**Action item**
Filter the records below, keeping only lines with the string "estic".

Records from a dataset
((

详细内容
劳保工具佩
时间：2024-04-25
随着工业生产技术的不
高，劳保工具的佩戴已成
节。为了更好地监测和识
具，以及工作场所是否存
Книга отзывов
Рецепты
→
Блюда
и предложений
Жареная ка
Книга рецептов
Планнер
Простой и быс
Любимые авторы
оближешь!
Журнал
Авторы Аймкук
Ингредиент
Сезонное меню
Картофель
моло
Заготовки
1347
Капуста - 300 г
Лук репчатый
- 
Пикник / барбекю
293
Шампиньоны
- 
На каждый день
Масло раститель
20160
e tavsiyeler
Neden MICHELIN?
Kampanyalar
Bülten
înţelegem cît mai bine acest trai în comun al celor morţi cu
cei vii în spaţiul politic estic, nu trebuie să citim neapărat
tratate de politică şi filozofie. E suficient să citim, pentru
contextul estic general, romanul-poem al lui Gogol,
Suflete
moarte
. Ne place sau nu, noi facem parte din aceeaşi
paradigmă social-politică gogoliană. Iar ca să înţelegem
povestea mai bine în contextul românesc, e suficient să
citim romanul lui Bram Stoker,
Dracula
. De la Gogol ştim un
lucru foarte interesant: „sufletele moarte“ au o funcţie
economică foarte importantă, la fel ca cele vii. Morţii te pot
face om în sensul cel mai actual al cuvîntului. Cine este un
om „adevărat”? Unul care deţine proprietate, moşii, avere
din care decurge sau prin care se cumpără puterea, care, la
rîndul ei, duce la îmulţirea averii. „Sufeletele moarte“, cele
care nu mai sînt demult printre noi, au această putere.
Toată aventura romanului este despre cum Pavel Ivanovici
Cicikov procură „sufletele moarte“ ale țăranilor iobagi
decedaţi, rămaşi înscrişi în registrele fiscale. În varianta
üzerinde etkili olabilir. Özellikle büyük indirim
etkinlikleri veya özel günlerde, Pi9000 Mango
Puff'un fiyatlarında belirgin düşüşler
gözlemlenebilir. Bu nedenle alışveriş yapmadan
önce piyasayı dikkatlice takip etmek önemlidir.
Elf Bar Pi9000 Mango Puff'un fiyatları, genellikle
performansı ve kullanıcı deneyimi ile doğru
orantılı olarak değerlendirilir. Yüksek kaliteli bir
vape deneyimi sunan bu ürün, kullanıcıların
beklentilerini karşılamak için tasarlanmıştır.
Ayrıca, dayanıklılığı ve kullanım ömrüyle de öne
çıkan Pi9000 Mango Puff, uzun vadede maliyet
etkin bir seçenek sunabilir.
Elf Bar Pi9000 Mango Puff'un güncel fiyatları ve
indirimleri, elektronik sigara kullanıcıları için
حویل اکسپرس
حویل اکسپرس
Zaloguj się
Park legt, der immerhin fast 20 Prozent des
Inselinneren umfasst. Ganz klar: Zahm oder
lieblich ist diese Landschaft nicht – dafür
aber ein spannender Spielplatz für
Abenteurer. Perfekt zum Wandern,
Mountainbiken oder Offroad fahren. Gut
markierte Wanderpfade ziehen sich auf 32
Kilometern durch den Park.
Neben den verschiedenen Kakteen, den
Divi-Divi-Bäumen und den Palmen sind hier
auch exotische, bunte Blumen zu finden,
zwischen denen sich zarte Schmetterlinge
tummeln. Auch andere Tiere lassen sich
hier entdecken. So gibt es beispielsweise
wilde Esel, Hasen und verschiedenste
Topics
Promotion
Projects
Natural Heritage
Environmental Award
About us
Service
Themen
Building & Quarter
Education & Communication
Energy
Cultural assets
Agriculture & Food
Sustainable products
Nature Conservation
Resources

))

**Task response**
cei vii în spaţiul politic estic, nu trebuie să citim neapărat
contextul estic general, romanul-poem al lui Gogol,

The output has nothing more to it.